Go through the data and copy each line where the word "Digen" shows up.
*** Begin section ***
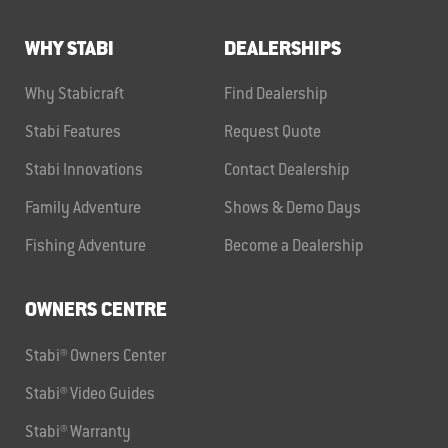
WHY STABI
DEALERSHIPS
Why Stabicraft
Find Dealership
Stabi Features
Request Quote
Stabi Innovations
Contact Dealership
Family Adventure
Shows & Demo Days
Fishing Adventure
Become a Dealership
OWNERS CENTRE
Stabi® Owners Center
Stabi® Video Guides
Stabi® Warranty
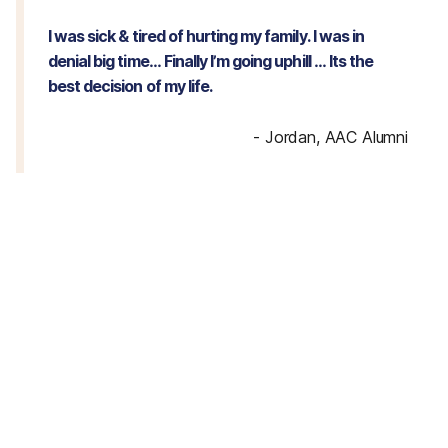
I was sick & tired of hurting my family. I was in
denial big time… Finally I’m going uphill … Its the
best decision of my life.
-
Jordan, AAC Alumni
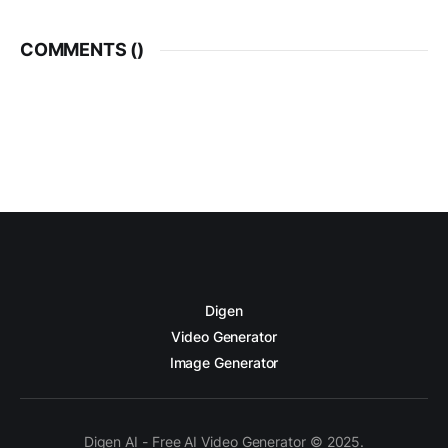
COMMENTS (
)
Digen
Video Generator
Image Generator
Digen AI - Free AI Video Generator © 2025.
*** End section ***
Answer to this exercise →
Digen
Digen AI - Free AI Video Generator © 2025.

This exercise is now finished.